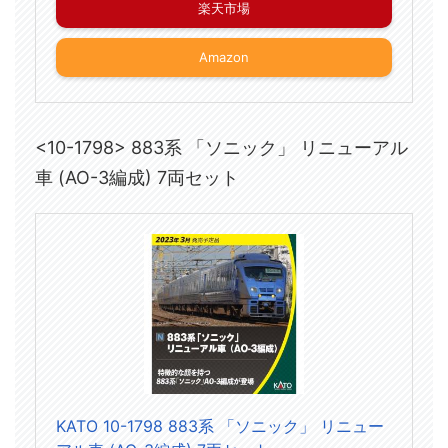
楽天市場
Amazon
<10-1798> 883系 「ソニック」 リニューアル
車 (AO-3編成) 7両セット
KATO 10-1798 883系 「ソニック」 リニュー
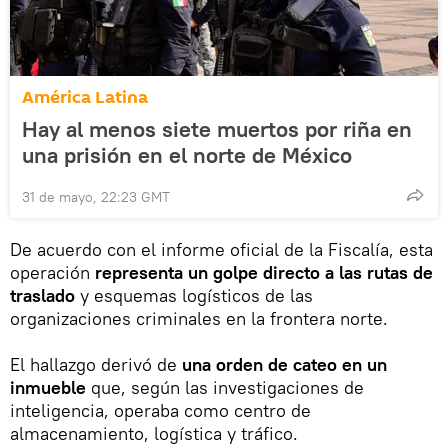
América Latina
Hay al menos siete muertos por riña en
una prisión en el norte de México
31 de mayo, 22:23 GMT
De acuerdo con el informe oficial de la Fiscalía, esta
operación
representa un golpe directo a las rutas de
traslado
y esquemas logísticos de las
organizaciones criminales en la frontera norte.
El hallazgo derivó de
una orden de cateo en un
inmueble
que, según las investigaciones de
inteligencia, operaba como centro de
almacenamiento, logística y tráfico.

**WHAT THE EXERCISE ASKS:** What lines of the listing above hold "norte"? Copy all of them.

**EXERCISE OUTPUT:**
una prisión en el norte de México
organizaciones criminales en la frontera norte.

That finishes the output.